En été, je dois, avec des tas de glace, maintenir la température au même degré de fraîcheur, et mettre en tous temps des fleurs nouvelles partout. Il est riche ? il a mille francs à manger par jour, il peut faire ses fantaisies. Il a été privé assez long-temps du nécessaire, le pauvre enfant ! Il ne tourmente personne, il est bon comme le bon pain, jamais il ne dit mot, mais, par exemple, silence complet à l’hôtel et dans le jardin ! Enfin, mon maître n’a pas un seul désir à former, tout marche au doigt et à l’œil, et recta ! Et il a raison, si l’on ne tient pas les domestiques, tout va à la débandade. Je lui dis tout ce qu’il doit faire, et il m’écoute. Vous ne sauriez croire à quel point il a poussé la chose. Ses appartements sont… en… en comment donc ? ah ! en enfilade. Eh bien ! il ouvre, une supposition, la porte de sa chambre ou de son cabinet, crac ! toutes les portes s’ouvrent d’elles-mêmes par un mécanisme. Pour lors, il peut aller d’un bout à l’autre de sa maison sans trouver une seule porte fermée. C’est gentil et commode et agréable pour nous autres ! Ça nous a coûté gros, par exemple ! Enfin, finalement, monsieur Porriquet, il m’a dit : « Jonathas, tu auras soin de moi comme d’un enfant au maillot. Au maillot, oui, monsieur, au maillot qu’il a dit. Tu penseras à mes besoins, pour moi. » Je suis le maître, entendez-vous ? et il est quasiment le domestique. Le pourquoi ? Ah ! par exemple, voilà ce que personne au monde ne sait que lui et le bon Dieu. C’est inconciliable !

— Il fait un poème, s’écria le vieux professeur.

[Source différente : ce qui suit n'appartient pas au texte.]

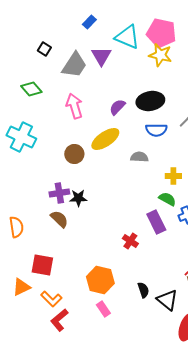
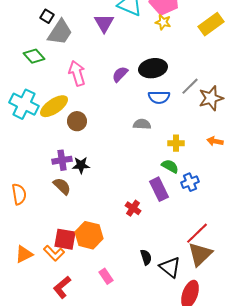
yellow star: (160, 55) -> (163, 22), size x0.7
gray trapezoid: (74, 65) -> (60, 32), moved
yellow ellipse: (105, 139) -> (54, 106), moved
red square: (42, 265) -> (65, 239), moved
orange hexagon: (100, 280) -> (89, 235), moved
orange L-shape: (51, 299) -> (54, 253), moved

— Vous croyez, monsieur, qu’il fait un poème ? C’est donc bien assujettissant, ça ! Mais, voyez-vous, je ne crois pas. Il me répète souvent qu’il veut vivre comme une vergétation, en vergétant. Et pas plus tard qu’hier, monsieur Porriquet, il regardait une tulipe, et il disait en s’habillant : « Voilà ma vie. Je vergète, mon pauvre Jonathas. » À cette heure, d’autres prétendent qu’il est monomane. C’est inconciliable !

— Tout me prouve, Jonathas, reprit le professeur avec une gravité magistrale qui imprima un profond respect au vieux valet de chambre, que votre maître s’occupe d’un grand ouvrage. Il est plongé dans de vastes méditations, et ne veut pas en être distrait par les préoccupations de la vie vulgaire. Au milieu de ses travaux intellectuels, un homme de génie oublie tout. Un jour le célèbre Newton…

— Ah ! Newton, bien, dit Jonathas. Je ne le connais pas.